Guangliang Pan, David K. Y. Yau,
Bo Zhou, and Qihui Wu This work was supported in part by the National Natural Science Foundation of China under Grants 62231015 and 62201255. (Corresponding authors: David K. Y. Yau, Qihui Wu)G. Pan, B. Zhou, and Q. Wu are with the College of Electronic and Information Engineering, Nanjing University of Aeronautics and Astronautics, Nanjing, 211106, China (e-mail: {glpan2020, b.zhou, wuqihui}@nuaa.edu.cn).D. Yau is with the Pillar of Information Systems Technology and Design, Singapore University of Technology and Design, Singapore 487372 (e-mail: david_yau@sutd.edu.sg).

Abstract

Spectrum prediction is considered to be a promising technology that enhances spectrum efficiency by assisting dynamic spectrum access (DSA) in cognitive radio networks (CRN). Nonetheless, the highly nonlinear nature of spectrum data across time, frequency, and space domains, coupled with the intricate spectrum usage patterns, poses challenges for accurate spectrum prediction. Deep learning (DL), recognized for its capacity to extract nonlinear features, has been applied to solve these challenges. This paper first shows the advantages of applying DL by comparing with traditional prediction methods. Then, the current state-of-the-art DL-based spectrum prediction techniques are reviewed and summarized in terms of intra-band and cross-band prediction. Notably, this paper uses a real-world spectrum dataset to prove the advancements of DL-based methods. Then, this paper proposes a novel intra-band spatiotemporal spectrum prediction framework named ViTransLSTM. This framework integrates visual self-attention and long short-term memory to capture both local and global long-term spatiotemporal dependencies of spectrum usage patterns. Similarly, the effectiveness of the proposed framework is validated on the aforementioned real-world dataset. Finally, the paper presents new related challenges and potential opportunities for future research.

Index Terms:

Cognitive radio networks, spectrum prediction, deep learning, deep transfer learning, ViTransLSTM.

I Introduction

The wide application of 5G mobile communication and Internet of Things (IoT) network technology has made the number of wireless devices grow by hundreds of millions every year, which puts a huge load on the already scarce radio spectrum resources. The International Telecommunication Union (ITU) allocates spectrum resources to these wireless devices in a static manner, restricting their communication to licensed frequency bands. Consequently, licensed bands experiencing an inundation of wireless devices face congestion issues and degradation in the quality of service [1]. In contrast, other licensed bands, such as those designated for broadcasting TVs or analogue cellular telephony, possess abundant available spectrum that is regrettably underutilized.

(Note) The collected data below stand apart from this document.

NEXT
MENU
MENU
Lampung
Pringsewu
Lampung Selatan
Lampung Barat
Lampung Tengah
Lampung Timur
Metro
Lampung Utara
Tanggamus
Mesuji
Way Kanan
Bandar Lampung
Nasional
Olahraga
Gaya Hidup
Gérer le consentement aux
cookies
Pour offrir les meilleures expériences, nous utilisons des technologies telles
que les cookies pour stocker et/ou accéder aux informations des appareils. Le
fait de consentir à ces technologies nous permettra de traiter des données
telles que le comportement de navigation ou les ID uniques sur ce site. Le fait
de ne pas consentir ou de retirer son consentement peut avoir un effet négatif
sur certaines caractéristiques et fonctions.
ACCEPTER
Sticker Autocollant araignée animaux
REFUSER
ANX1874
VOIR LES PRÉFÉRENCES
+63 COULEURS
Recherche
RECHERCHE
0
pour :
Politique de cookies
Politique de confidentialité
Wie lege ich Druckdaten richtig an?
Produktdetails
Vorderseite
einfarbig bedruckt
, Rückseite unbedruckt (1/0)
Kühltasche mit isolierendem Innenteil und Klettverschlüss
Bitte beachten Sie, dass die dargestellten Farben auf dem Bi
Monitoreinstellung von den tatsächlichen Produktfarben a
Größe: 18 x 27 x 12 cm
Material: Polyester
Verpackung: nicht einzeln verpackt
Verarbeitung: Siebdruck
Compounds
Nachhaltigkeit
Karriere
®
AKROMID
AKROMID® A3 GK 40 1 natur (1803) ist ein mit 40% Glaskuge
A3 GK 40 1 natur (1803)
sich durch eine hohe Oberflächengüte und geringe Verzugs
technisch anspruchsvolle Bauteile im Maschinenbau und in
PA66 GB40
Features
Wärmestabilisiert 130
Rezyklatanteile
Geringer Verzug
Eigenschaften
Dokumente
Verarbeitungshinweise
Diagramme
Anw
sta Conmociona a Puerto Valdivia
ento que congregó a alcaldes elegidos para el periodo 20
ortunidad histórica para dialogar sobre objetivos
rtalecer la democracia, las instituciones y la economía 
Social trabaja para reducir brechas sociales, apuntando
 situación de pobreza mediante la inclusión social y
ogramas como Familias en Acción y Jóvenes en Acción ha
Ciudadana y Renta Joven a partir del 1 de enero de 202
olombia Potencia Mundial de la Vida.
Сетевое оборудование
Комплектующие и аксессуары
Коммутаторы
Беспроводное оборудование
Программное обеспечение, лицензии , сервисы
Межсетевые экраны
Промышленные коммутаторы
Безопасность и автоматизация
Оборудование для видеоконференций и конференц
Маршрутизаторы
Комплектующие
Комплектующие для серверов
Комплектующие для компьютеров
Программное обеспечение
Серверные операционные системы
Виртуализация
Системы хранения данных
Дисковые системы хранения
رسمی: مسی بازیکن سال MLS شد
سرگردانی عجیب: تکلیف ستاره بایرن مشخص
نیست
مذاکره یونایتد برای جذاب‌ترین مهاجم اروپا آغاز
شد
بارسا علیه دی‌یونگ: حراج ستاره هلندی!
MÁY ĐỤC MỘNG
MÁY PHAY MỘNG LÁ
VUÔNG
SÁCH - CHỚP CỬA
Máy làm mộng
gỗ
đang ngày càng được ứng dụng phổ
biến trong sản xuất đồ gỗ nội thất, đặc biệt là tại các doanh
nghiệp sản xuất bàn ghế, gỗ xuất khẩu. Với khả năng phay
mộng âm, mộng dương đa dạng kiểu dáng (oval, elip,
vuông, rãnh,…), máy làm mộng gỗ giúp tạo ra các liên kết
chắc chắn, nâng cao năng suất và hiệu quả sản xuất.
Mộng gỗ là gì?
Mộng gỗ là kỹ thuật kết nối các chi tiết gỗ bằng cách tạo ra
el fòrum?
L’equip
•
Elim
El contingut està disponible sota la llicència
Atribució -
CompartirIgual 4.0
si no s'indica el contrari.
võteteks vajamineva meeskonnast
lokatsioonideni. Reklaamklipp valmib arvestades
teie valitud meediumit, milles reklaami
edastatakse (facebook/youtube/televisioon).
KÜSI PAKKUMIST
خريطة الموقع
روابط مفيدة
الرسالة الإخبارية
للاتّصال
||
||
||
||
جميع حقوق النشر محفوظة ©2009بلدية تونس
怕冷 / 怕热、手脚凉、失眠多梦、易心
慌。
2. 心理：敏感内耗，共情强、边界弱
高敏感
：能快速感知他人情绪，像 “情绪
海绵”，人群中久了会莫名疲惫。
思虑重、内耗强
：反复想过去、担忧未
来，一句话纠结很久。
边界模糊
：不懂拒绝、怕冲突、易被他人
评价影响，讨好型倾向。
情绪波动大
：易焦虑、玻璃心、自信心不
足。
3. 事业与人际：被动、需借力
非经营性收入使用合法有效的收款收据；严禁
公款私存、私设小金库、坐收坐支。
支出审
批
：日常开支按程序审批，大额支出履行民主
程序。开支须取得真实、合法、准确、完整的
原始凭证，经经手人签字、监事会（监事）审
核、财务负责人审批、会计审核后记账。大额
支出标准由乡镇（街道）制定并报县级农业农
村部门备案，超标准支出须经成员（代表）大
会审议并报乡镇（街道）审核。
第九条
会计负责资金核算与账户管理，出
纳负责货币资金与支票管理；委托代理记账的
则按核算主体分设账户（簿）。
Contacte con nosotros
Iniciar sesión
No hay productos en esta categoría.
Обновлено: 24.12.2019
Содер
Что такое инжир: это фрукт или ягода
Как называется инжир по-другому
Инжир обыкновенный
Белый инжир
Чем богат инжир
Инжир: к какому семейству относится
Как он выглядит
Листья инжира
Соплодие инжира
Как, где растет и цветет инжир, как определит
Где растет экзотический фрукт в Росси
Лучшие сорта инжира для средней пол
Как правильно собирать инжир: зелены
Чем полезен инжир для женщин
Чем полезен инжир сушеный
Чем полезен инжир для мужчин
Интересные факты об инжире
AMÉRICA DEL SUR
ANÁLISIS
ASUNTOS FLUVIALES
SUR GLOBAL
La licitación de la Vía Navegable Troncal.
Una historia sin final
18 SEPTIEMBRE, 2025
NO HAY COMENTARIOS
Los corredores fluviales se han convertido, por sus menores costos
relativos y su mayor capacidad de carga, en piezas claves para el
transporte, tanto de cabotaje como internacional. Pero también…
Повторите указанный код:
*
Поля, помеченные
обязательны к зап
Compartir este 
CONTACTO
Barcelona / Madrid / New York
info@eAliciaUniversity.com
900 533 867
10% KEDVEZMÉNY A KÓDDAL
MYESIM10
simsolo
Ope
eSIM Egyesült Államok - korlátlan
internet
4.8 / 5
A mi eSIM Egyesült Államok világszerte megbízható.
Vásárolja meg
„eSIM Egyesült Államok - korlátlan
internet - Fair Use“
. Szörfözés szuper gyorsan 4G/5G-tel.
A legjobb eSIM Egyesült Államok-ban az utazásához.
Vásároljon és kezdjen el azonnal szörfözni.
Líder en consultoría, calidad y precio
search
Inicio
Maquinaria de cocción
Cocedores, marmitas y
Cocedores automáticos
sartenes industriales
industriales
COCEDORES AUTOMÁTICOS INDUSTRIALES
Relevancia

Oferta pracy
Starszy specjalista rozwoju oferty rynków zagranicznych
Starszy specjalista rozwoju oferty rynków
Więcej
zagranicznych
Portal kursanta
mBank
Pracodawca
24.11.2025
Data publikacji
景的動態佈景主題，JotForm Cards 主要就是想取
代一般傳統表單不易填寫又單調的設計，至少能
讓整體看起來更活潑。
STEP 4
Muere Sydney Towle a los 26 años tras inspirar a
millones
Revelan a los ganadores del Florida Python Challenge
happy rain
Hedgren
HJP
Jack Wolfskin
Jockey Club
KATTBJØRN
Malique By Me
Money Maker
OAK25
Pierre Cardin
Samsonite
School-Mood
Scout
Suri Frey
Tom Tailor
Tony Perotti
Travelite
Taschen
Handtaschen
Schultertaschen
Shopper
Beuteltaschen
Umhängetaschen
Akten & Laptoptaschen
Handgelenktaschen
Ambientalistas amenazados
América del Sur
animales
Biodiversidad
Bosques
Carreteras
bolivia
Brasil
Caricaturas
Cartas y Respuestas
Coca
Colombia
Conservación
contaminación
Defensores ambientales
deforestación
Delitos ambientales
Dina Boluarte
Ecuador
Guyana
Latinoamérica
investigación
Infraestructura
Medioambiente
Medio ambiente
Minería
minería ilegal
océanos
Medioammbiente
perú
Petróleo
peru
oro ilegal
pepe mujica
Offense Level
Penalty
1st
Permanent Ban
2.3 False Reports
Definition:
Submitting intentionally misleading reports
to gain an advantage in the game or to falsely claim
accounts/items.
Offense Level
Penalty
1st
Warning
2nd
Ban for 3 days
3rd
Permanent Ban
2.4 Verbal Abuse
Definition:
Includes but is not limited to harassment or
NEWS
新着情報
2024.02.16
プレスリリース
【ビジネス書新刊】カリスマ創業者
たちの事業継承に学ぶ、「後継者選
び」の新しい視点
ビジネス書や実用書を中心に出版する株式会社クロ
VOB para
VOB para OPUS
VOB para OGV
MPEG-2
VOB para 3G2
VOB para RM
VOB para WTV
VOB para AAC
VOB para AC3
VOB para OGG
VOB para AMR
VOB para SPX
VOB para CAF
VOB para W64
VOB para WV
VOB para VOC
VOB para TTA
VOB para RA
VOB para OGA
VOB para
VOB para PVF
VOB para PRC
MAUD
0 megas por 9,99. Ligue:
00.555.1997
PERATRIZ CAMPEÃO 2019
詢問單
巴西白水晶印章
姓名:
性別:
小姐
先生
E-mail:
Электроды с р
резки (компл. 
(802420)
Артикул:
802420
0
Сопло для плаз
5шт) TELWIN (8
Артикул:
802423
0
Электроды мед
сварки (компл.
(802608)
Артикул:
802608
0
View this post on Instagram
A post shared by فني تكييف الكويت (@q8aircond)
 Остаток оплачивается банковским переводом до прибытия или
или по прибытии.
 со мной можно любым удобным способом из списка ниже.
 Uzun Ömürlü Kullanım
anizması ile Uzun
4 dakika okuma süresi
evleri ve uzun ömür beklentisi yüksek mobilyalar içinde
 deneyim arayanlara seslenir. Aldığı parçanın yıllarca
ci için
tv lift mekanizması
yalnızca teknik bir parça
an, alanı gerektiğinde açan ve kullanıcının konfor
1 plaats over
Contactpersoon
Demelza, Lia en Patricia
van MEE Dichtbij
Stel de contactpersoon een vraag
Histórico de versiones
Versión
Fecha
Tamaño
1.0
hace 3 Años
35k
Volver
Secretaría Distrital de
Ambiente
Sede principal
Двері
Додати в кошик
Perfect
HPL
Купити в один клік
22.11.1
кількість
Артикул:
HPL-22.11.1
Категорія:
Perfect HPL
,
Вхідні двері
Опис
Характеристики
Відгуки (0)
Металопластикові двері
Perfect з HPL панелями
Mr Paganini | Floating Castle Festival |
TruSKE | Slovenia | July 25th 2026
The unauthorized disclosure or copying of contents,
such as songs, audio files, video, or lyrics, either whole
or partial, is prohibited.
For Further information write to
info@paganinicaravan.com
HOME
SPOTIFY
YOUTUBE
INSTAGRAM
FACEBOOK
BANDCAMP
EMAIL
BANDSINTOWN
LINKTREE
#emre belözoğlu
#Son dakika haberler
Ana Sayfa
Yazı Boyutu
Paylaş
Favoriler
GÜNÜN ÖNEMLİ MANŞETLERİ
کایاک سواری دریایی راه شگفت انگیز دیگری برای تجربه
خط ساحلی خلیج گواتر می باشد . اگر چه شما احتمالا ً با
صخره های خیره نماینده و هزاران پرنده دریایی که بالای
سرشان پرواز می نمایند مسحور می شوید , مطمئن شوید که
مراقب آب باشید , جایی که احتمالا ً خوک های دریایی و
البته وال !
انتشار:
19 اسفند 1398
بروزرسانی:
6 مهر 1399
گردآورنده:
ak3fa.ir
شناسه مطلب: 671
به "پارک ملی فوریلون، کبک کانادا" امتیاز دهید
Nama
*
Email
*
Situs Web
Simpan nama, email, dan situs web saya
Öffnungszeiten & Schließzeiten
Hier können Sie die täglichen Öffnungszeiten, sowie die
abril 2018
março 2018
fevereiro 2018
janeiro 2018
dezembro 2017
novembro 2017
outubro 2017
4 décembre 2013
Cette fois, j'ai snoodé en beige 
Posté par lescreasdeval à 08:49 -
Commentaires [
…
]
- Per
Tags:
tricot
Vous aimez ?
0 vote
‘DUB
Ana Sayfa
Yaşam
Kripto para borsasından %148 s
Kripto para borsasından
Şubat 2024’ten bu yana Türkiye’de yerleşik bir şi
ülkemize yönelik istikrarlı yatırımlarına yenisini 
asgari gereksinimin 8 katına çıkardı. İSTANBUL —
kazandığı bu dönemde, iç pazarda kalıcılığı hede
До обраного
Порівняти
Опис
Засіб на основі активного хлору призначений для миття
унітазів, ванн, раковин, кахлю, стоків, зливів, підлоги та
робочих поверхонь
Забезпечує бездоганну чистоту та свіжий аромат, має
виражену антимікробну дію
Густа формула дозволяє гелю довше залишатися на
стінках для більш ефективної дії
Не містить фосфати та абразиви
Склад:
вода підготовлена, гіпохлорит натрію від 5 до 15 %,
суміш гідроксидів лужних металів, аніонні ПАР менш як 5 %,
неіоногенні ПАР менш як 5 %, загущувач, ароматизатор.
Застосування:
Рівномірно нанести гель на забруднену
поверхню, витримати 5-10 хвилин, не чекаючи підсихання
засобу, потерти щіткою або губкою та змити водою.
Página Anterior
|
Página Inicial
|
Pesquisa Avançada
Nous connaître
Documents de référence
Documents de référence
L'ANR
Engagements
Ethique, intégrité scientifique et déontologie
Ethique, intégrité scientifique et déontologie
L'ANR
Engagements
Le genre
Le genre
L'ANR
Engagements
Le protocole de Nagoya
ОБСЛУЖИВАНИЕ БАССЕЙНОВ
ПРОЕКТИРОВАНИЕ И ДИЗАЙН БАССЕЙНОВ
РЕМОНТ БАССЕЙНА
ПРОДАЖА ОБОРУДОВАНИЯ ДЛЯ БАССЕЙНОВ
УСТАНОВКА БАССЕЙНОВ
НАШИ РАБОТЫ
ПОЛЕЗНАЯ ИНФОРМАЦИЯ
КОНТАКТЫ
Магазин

To address these problems, cognitive radio network (CRN)-based dynamic spectrum access (DSA) is considered an effective solution. It enables wireless devices, referred to as secondary users (SUs), to opportunistically access the unused licensed spectrum as long as harmful interference to primary users (PUs) is limited. This access method can achieve better spectrum efficiency and higher system capacity, thereby alleviating the shortage of spectrum resources. The key step in DSA is to accurately obtain the spectrum state by spectrum sensing in cognitive radio (CR). Spectrum sensing techniques in various frequency bands include energy detection, matched filtering ( $<$ 1 GHz), feature detection (sub-6 GHz), compressed sensing, and machine learning (millimeter wave and terahertz) techniques. However, practical hardware constraints limit spectrum sensing, including factors such as limited time delay, energy constraints, and sensing scopes. Fortunately, spectrum prediction can obtain unknown spectrum occupancy information in advance by capturing potential correlation patterns in the measured spectrum data to help CUs quickly access idle bands [2]. Herein, spectrum prediction focuses on providing future spectrum state, while spectrum sensing emphasizes obtaining the current state. Therefore, spectrum prediction has emerged as a research hotspot.

However, spectrum prediction has some tricky challenges. This paper divides the existing work into intra-band prediction and cross-band prediction. In intra-band prediction, spectrum measurement is highly nonlinear due to diverse wireless devices, varied spectrum services, and influences from both the external environment and internal device interference. This nonlinearity spans time, frequency, and space, making learning multidimensional nonlinear features challenging. Cross-band prediction is the prediction of the future spectrum of the target band by using a few spectrum measurements in the target band (typically caused by spectrum security, device deployment, and hardware damage, etc) and abundant spectrum measurements in relevant bands. Effectively leveraging the substantial data from relevant bands and the limited data from the target band to achieve cross-band prediction poses a formidable challenge.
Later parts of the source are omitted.